As a young student, I remember the passion that was agitating me when I read “submission to authority” by the American social psychologist Stanley Milgram. If you have never read this book, I strongly recommend it. It’s about a social experimentation led within Yale University. People were recruited by the university, which made them believe they were participating in a scientific study to test the effectiveness of punishment by electric shocks on memorisation. But the real and hidden purpose of the experience was actually to study the degree of obedience to an authority asking people to perform acts contrary to their ethics.
The results were edifying and confirmed that a person is capable of inflicting the worst suffering on another on the pretext of contributing to a scientific experiment and having acted in accordance with the instructions given.
Published in the early 1960s, the experience of Stanley Milgram echoed Hannah Arendt’s theses developed in her book “Eichmann in Jerusalem: Report on the Banality of Evil”. The German-born Jewish philosopher followed the trial of Adolf Eichmann, responsible for the logistics of the “final solution” and she argued that Eichmann was not a psychopath but an ordinary person carrying out his work zealously.
When I was 20, I thought, and I was really convinced, that I would never have pressed the electric shock button if I had been involved in the Milgram’s experiment. The mere exposition of the conditions of the experiment would have sufficed to scare me away. It goes without saying that at the time I also liked to think that during the war, I would have been a heroine of the resistance and not a collaborator!
And then at 48, I watched a video about the slaughterhouses. I did it without really thinking about it. What struck me was, of course, the terrible suffering of animals, but it was also, and I must say especially, the profound indifference of the men who operated around the animals. Nothing to do with cruelty or sadism; no, there were just ordinary people performing mundane gestures as part of their daily work.
It was a terrible shock. First, the shock of realising that I live in a world where it is possible to inflict horrible suffering on sentient beings on a large scale and without any state of mind. Then, the shock of realising that for 48 years, eating meat, drinking milk, wearing woollen clothes and leather shoes, I had made myself an accomplice of this barbarism.

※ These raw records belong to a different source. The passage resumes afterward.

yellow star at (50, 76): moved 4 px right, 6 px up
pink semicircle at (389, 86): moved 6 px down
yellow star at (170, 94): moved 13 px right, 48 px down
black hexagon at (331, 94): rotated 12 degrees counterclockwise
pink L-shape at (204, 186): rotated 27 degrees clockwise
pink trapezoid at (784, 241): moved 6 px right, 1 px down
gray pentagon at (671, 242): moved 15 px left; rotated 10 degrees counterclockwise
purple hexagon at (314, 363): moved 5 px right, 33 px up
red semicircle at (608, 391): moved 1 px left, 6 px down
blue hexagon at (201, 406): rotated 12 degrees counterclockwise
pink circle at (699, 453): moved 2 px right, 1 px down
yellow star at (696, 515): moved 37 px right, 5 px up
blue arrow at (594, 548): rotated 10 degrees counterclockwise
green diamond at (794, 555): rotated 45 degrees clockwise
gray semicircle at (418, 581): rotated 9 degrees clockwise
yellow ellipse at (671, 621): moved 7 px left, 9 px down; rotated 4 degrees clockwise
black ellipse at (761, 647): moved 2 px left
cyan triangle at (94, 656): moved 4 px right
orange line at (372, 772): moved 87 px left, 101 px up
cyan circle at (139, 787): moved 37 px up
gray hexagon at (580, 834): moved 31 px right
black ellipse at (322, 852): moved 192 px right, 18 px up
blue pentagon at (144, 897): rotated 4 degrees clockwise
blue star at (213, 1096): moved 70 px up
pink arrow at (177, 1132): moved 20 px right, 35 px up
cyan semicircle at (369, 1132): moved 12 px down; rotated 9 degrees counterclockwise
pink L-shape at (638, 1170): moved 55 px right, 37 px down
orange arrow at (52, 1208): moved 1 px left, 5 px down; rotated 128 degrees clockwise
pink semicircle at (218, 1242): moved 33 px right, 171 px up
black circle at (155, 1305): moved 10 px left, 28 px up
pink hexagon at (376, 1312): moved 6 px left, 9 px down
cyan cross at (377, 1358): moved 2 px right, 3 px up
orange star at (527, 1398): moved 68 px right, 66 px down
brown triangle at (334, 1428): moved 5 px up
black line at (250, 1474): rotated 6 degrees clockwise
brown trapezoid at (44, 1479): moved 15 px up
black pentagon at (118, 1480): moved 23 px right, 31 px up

Since that day, I see animal suffering everywhere, on plates, clothing, cosmetics, household products. This is not a choice. This is how it is. My mind has changed. And now I tirelessly check the labels because the very idea of using a product of animal origin makes me sick.
Veganism has completely changed my way of looking at the world. It did not just make me more compassionate. It also made me freer. By adopting the point of view of animals, I have incorporated a new frame of reference, which allows me to question and challenge a certain social conformity. I (re)found my freedom of thought.
By making my consumption habits consistent with my values, I am obliged to make active choices that restore the mastery of my life. I (re)become an actor in my life.
So, believe me, veganism is a true champion of individual freedom. You should try it!